Afinitor (evelolimus), médicament contre le cancer du rein Novartis, combiné à l’hormonothérapie, a permis de doubler la survie sans progression des patientes atteintes du cancer du sein et réduit le risque de progression du cancer de 57% par rapport à l’exémestane seul. Congrès sur le cancer à Stockholm, en Suède.

Hervé Hoppenot, président de Novartis Oncology, a déclaré:

« Everolimus est le premier médicament à montrer une efficacité significative lorsqu’il est combiné avec l’hormonothérapie chez les femmes atteintes du cancer du sein avancé ER + HER2-, où il existe toujours un besoin critique non satisfait. traitements hormonaux, montre everolimus représente une nouvelle approche de traitement important potentiel. « 
Les études humaines, appelées BOLERO-2, ont comparé l’innocuité et l’efficacité de l’everolimus avec l’exémestane et l’exémestane seul chez les femmes ménopausées atteintes d’un cancer du sein avancé ER + HER2 – dont le cancer a récidivé ou progressé pendant ou après un traitement antérieur. létrozole ou anastrazole (hormonothérapie). BOLERO-2 est synonyme d’essais sur le cancer du sein chez OraL EveROlimus-2.

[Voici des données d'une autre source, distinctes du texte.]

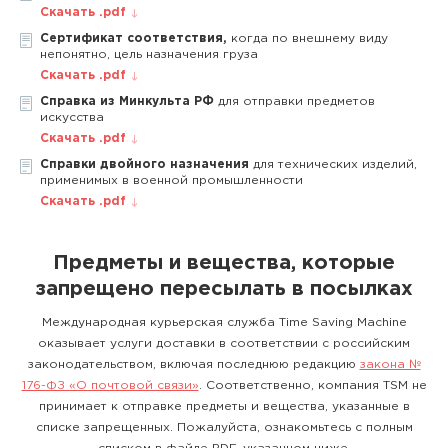
Скачать .pdf
Сертификат соответствия,
когда по внешнему виду
непонятно, цель назначения груза
Скачать .pdf
Справка из Минкульта РФ
для отправки предметов
искусства
Скачать .pdf
Справки двойного назначения
для технических изделий,
применимых в военной промышленности
Скачать .pdf
Предметы и вещества, которые
запрещено пересылать в посылках
Международная курьерская служба Time Saving Machine
оказывает услуги доставки в соответствии с российским
законодательством, включая последнюю редакцию
закона №
176-ФЗ «О почтовой связи»
. Соответственно, компания TSM не
принимает к отправке предметы и вещества, указанные в
списке запрещенных. Пожалуйста, ознакомьтесь с полным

BOLERO-2 était un essai multicentrique de phase 3, à double insu, randomisé et contrôlé par placebo. Il comprenait 724 patients dans 189 sites à travers le monde. Les patients ont été choisis au hasard pour recevoir:

  • Everolimus 10 mg / jour par voie orale, plus l’exémestane oral 25 mg / jour – 485 patients,. . . . ou
  • Un placebo, plus l’exémestane par voie orale 25 mg / jour – 239 patients

La survie sans progression (SSP) s’est améliorée à 6,9 mois chez les patients sous évérolimus, comparativement à 2,8 mois chez les patients sous exémestane seul. Novartis a ajouté que les améliorations considérables de la SSP étaient «constantes dans tous les sous-groupes, y compris le nombre de traitements antérieurs, la présence de maladie viscérale, les métastases osseuses et l’utilisation antérieure de la chimiothérapie».

La majorité des femmes atteintes d’une maladie métastatique ne répondent pas correctement à la thérapie hormonale initiale, et la plupart de celles qui réagissent au début ont tendance à développer une résistance, ont expliqué les présentateurs. L’espérance de vie est significativement réduite à mesure que la maladie progresse.

Il existe une protéine dans les cellules cancéreuses appelée mTOR qui joue un rôle clé dans la régulation de la division des cellules tumorales, la croissance des vaisseaux sanguins qui alimentent la tumeur et le métabolisme cellulaire. Les étiquettes d’Everolimus mTOR. Les experts disent que la résistance à l’hormonothérapie dans le cancer du sein a été liée à la suractivation de la voie mTOR.

Les données de BOLERO-2 seront soumises aux agences de régulation du monde entier d’ici la fin de l’année, informe Novartis.
Environ 220 000 nouveaux cas de cancer du sein avancé ER + HER32 sont diagnostiqués chaque année dans le monde.

Les chercheurs étudient également les possibilités d’utiliser l’évérolimus pour le cancer du sein avancé HER2 +.

L’évérolimus est actuellement utilisé dans plus de 70 pays, y compris les États-Unis et l’Union européenne pour certains cas spécifiques de carcinome rénal avancé.